Without further comment, state how many lines in the listing below contain the word "doctors".

————————

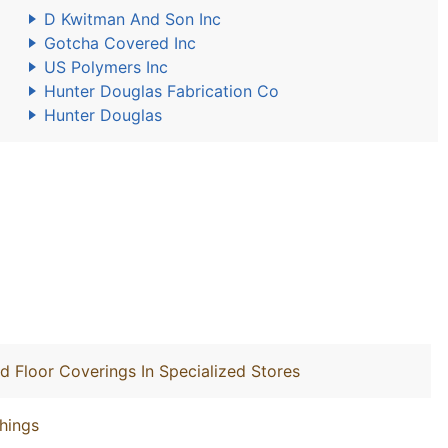
D Kwitman And Son Inc
Gotcha Covered Inc
US Polymers Inc
Hunter Douglas Fabrication Co
Hunter Douglas
nd Floor Coverings In Specialized Stores
hings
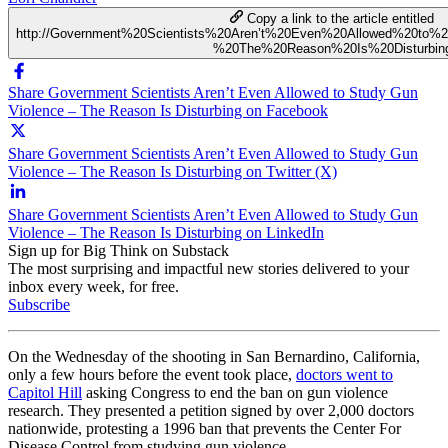
Copy a link to the article entitled
http://Government%20Scientists%20Aren’t%20Even%20Allowed%20to
%20The%20Reason%20Is%20Disturbin
Share Government Scientists Aren’t Even Allowed to Study Gun
Violence – The Reason Is Disturbing on Facebook
Share Government Scientists Aren’t Even Allowed to Study Gun
Violence – The Reason Is Disturbing on Twitter (X)
Share Government Scientists Aren’t Even Allowed to Study Gun
Violence – The Reason Is Disturbing on LinkedIn
Sign up for Big Think on Substack
The most surprising and impactful new stories delivered to your
inbox every week, for free.
Subscribe
On the Wednesday of the shooting in San Bernardino, California,
only a few hours before the event took place,
doctors went to
Capitol Hill
asking Congress to end the ban on gun violence
research. They presented a petition signed by over 2,000 doctors
nationwide, protesting a 1996 ban that prevents the Center For
Disease Control from studying gun violence.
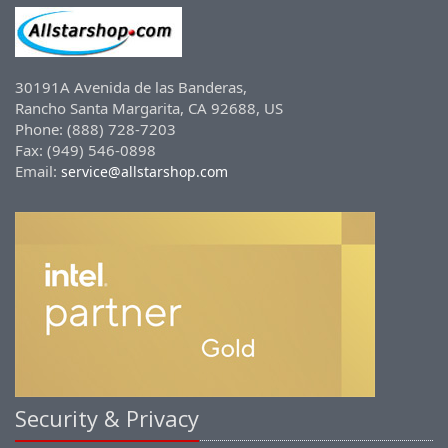
30191A Avenida de las Banderas,
Rancho Santa Margarita, CA 92688, US
Phone: (888) 728-7203
Fax: (949) 546-0898
Email:
service@allstarshop.com
Security & Privacy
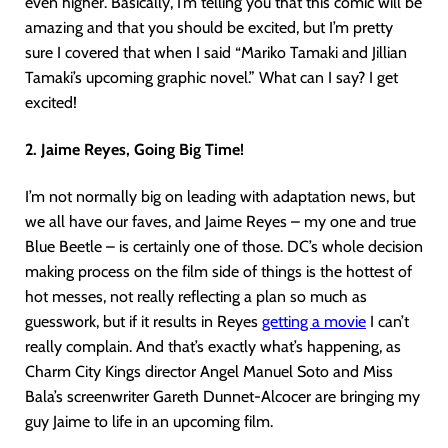
even higher. Basically, I’m telling you that this comic will be
amazing and that you should be excited, but I’m pretty
sure I covered that when I said “Mariko Tamaki and Jillian
Tamaki’s upcoming graphic novel.” What can I say? I get
excited!
2. Jaime Reyes, Going Big Time!
I’m not normally big on leading with adaptation news, but
we all have our faves, and Jaime Reyes – my one and true
Blue Beetle – is certainly one of those. DC’s whole decision
making process on the film side of things is the hottest of
hot messes, not really reflecting a plan so much as
guesswork, but if it results in Reyes
getting a movie
I can’t
really complain. And that’s exactly what’s happening, as
Charm City Kings director Angel Manuel Soto and Miss
Bala’s screenwriter Gareth Dunnet-Alcocer are bringing my
guy Jaime to life in an upcoming film.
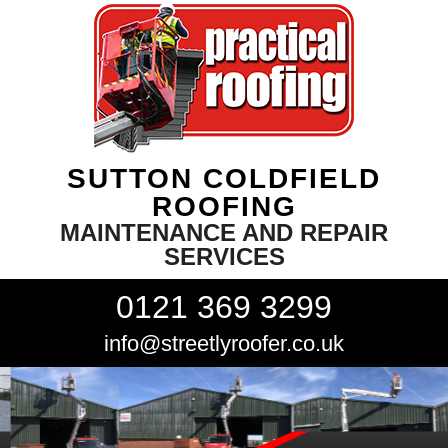
SUTTON COLDFIELD
ROOFING
MAINTENANCE AND REPAIR
SERVICES
0121 369 3299
info@streetlyroofer.co.uk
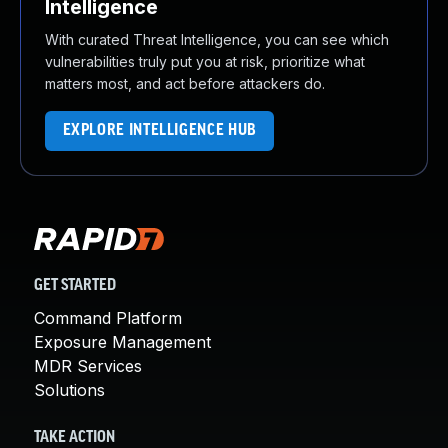
Intelligence
With curated Threat Intelligence, you can see which
vulnerabilities truly put you at risk, prioritize what
matters most, and act before attackers do.
EXPLORE INTELLIGENCE HUB
GET STARTED
Command Platform
Exposure Management
MDR Services
Solutions
TAKE ACTION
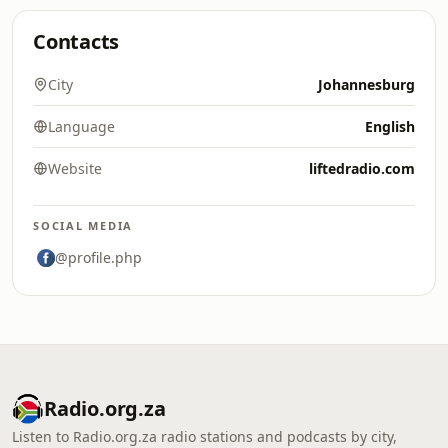
Contacts
City
Johannesburg
Language
English
Website
liftedradio.com
SOCIAL MEDIA
@profile.php
Radio.org.za
Listen to Radio.org.za radio stations and podcasts by city,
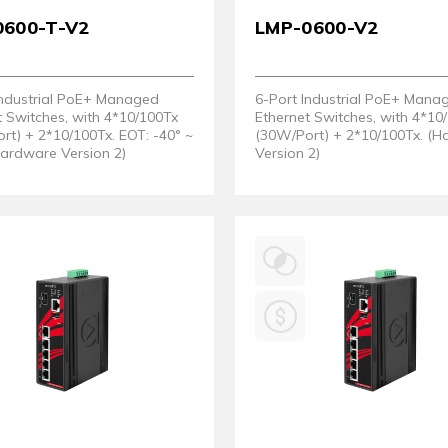
0600-T-V2
LMP-0600-V2
Industrial PoE+ Managed
6-Port Industrial PoE+ Mana
t Switches, with 4*10/100Tx
Ethernet Switches, with 4*10
rt) + 2*10/100Tx. EOT: -40° ~
(30W/Port) + 2*10/100Tx. (
Hardware Version 2)
Version 2)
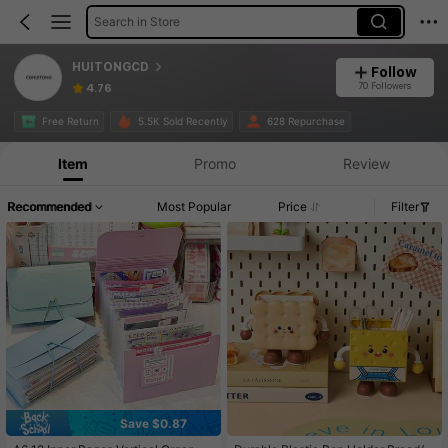
Search in Store
HUITONGCD
Follow
70 Followers
4.76
Free Return
5.5K Sold Recently
628 Repurchase
Item
Promo
Review
Recommended
Most Popular
Price
Filter
Save $0.87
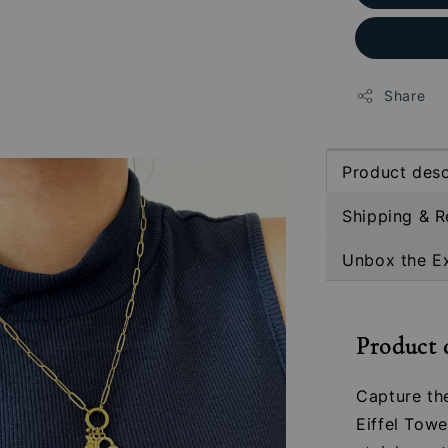
Share
Product desc
Shipping & R
Unbox the E
Product 
Capture th
Eiffel Tow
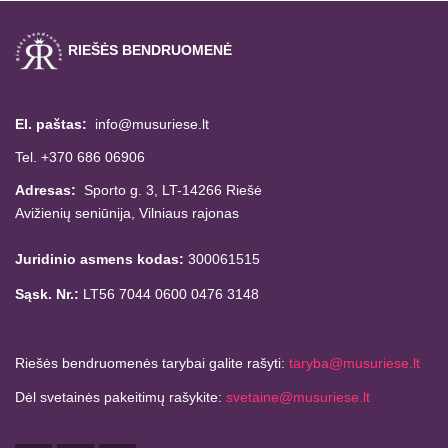
RIEŠĖS BENDRUOMENĖ
El. paštas:
info@musuriese.lt
Tel. +370 686 06906
Adresas:
Sporto g. 3, LT-14266
Riešė
Avižienių seniūnija,
Vilniaus rajonas
Juridinio asmens kodas:
300061515
Sąsk. Nr.:
LT56 7044 0600 0476 3148
Riešės bendruomenės tarybai galite rašyti:
taryba@musuriese.lt
Dėl svetainės pakeitimų rašykite:
svetaine@musuriese.lt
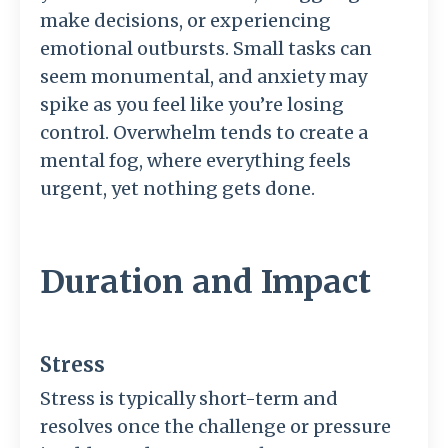
make decisions, or experiencing
emotional outbursts. Small tasks can
seem monumental, and anxiety may
spike as you feel like you’re losing
control. Overwhelm tends to create a
mental fog, where everything feels
urgent, yet nothing gets done.
Duration and Impact
Stress
Stress is typically short-term and
resolves once the challenge or pressure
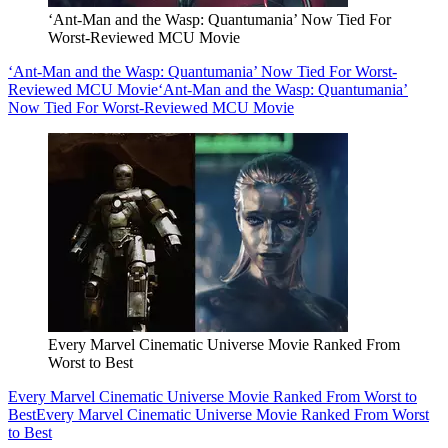
‘Ant-Man and the Wasp: Quantumania’ Now Tied For
Worst-Reviewed MCU Movie
‘Ant-Man and the Wasp: Quantumania’ Now Tied For Worst-
Reviewed MCU Movie
‘Ant-Man and the Wasp: Quantumania’
Now Tied For Worst-Reviewed MCU Movie
Every Marvel Cinematic Universe Movie Ranked From
Worst to Best
Every Marvel Cinematic Universe Movie Ranked From Worst to
Best
Every Marvel Cinematic Universe Movie Ranked From Worst
to Best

————————

* _Response to the exercise_: 2